Connecting to MySQL Remotely from Windows with SSH

Here is a note about how to connect to get a secure connection to remote MySQL server with SSH (by David Carlson ):

  1. Install an SSH client on your Windows machine. As a user, the best non-free one I've found is from SecureCRT from http://www.vandyke.com/. Another option is f-secure from http://www.f-secure.com/. You can also find some free ones on Google at http://directory.google.com/Top/Computers/Security/Products_and_Tools/Cryptography/SSH/Clients/Windows/.
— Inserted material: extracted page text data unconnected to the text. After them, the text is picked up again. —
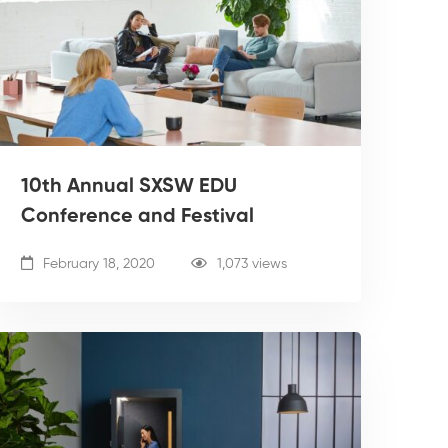
10th Annual SXSW EDU
Conference and Festival
February 18, 2020
1,073 views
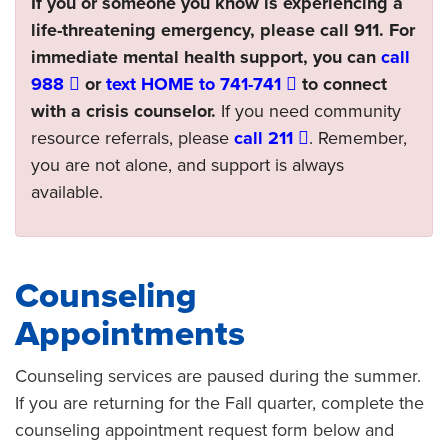
If you or someone you know is experiencing a
life-threatening emergency, please call 911. For
immediate mental health support, you can
call
988
or
text HOME to 741-741
to connect
with a crisis counselor.
If you need community
resource referrals, please
call 211
. Remember,
you are not alone, and support is always
available.
Counseling
Appointments
Counseling services are paused during the summer.
If you are returning for the Fall quarter, complete the
counseling appointment request form below and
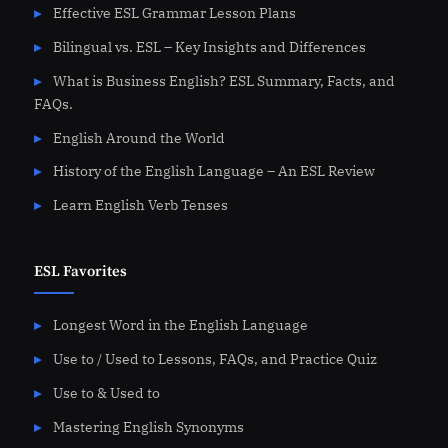
Effective ESL Grammar Lesson Plans
Bilingual vs. ESL – Key Insights and Differences
What is Business English? ESL Summary, Facts, and
FAQs.
English Around the World
History of the English Language – An ESL Review
Learn English Verb Tenses
ESL Favorites
Longest Word in the English Language
Use to / Used to Lessons, FAQs, and Practice Quiz
Use to & Used to
Mastering English Synonyms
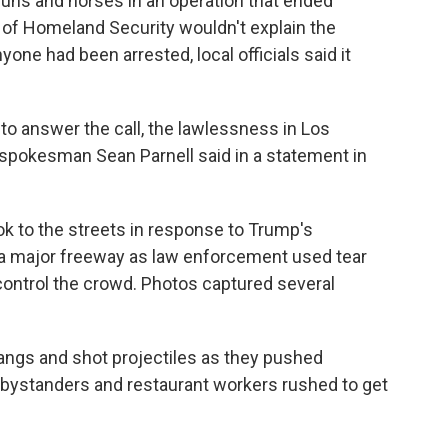
guns and horses in an operation that ended
 of Homeland Security wouldn't explain the
one had been arrested, local officials said it
o answer the call, the lawlessness in Los
 spokesman Sean Parnell said in a statement in
k to the streets in response to Trump's
 a major freeway as law enforcement used tear
 control the crowd. Photos captured several
 bangs and shot projectiles as they pushed
e bystanders and restaurant workers rushed to get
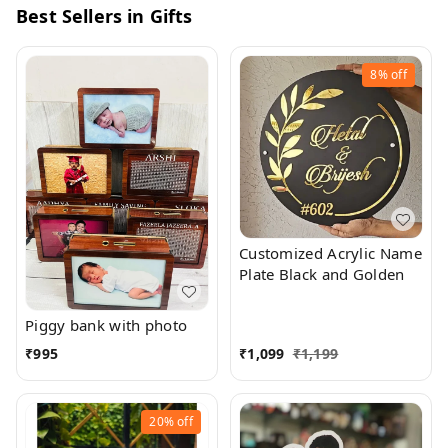
Best Sellers in Gifts
8%
off
Customized Acrylic Name
Plate Black and Golden
Piggy bank with photo
₹
995
₹
1,099
₹
1,199
20%
off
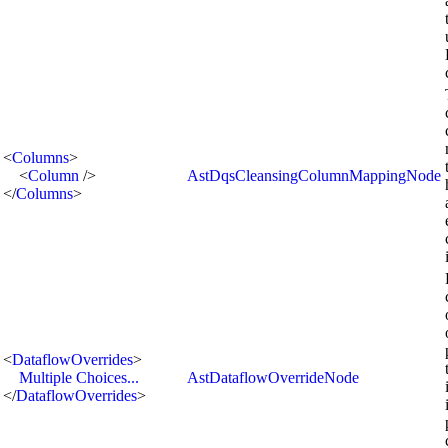
<
Columns
>
<
Column
/>
AstDqsCleansingColumnMappingNode
</
Columns
>
<
DataflowOverrides
>
Multiple Choices...
AstDataflowOverrideNode
</
DataflowOverrides
>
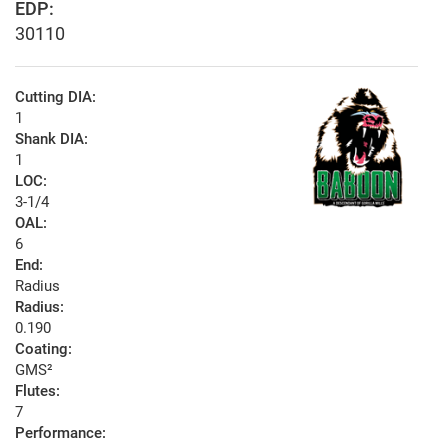
EDP:
30110
Cutting DIA:
1
Shank DIA:
1
LOC:
3-1/4
OAL:
6
End:
Radius
Radius:
0.190
Coating:
GMS²
Flutes:
7
Performance:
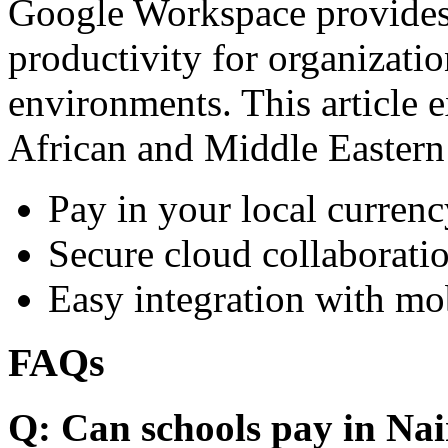
Google Workspace provides 
productivity for organizati
environments. This article e
African and Middle Eastern
Pay in your local currenc
Secure cloud collaboratio
Easy integration with mo
FAQs
Q: Can schools pay in Nai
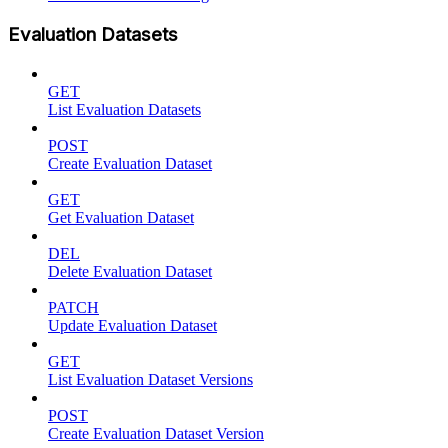
Evaluation Datasets
GET
List Evaluation Datasets
POST
Create Evaluation Dataset
GET
Get Evaluation Dataset
DEL
Delete Evaluation Dataset
PATCH
Update Evaluation Dataset
GET
List Evaluation Dataset Versions
POST
Create Evaluation Dataset Version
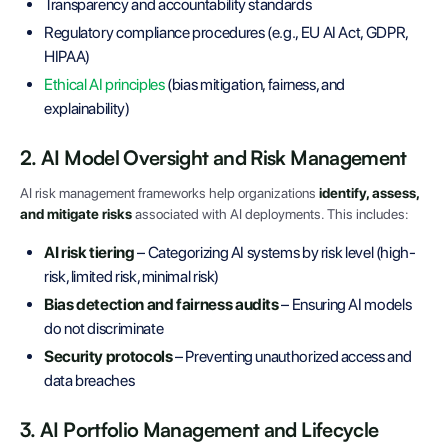
Transparency and accountability standards
Regulatory compliance procedures (e.g., EU AI Act, GDPR,
HIPAA)
Ethical AI principles
(bias mitigation, fairness, and
explainability)
2. AI Model Oversight and Risk Management
AI risk management frameworks help organizations
identify, assess,
and mitigate risks
associated with AI deployments. This includes:
AI risk tiering
– Categorizing AI systems by risk level (high-
risk, limited risk, minimal risk)
Bias detection and fairness audits
– Ensuring AI models
do not discriminate
Security protocols
– Preventing unauthorized access and
data breaches
3. AI Portfolio Management and Lifecycle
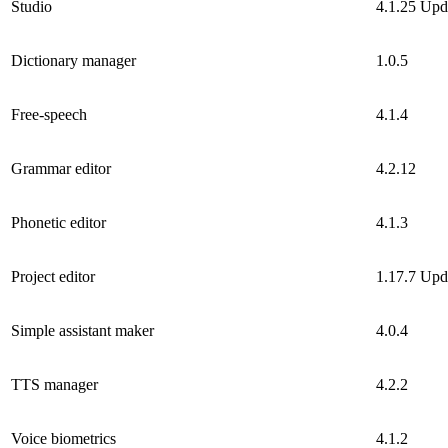
Studio
4.1.25
Upd
Dictionary manager
1.0.5
Free-speech
4.1.4
Grammar editor
4.2.12
Phonetic editor
4.1.3
Project editor
1.17.7
Upd
Simple assistant maker
4.0.4
TTS manager
4.2.2
Voice biometrics
4.1.2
  2. Start your Windows SSH client. Set Host_Name = yourmysqlserver_URL_or_IP. Set userid=your_userid to log in to your server. This userid value may not be the same as the username of your MySQL account.

  3. Set up port forwarding. Either do a remote forward (Set local_port: 3306, remote_host: yourmysqlservername_or_ip, remote_port: 3306 ) or a local forward (Set port: 3306, host: localhost, remote port: 3306).

  4. Save everything, otherwise you'll have to redo it the next time.

  5. Log in to your server with the SSH session you just created.

  6. On your Windows machine, start some ODBC application (such as Access).

  7. Create a new file in Windows and link to MySQL using the ODBC driver the same way you normally do, except type in localhost for the MySQL host server---not yourmysqlservername.

You should now have an ODBC connection to MySQL, encrypted using SSH.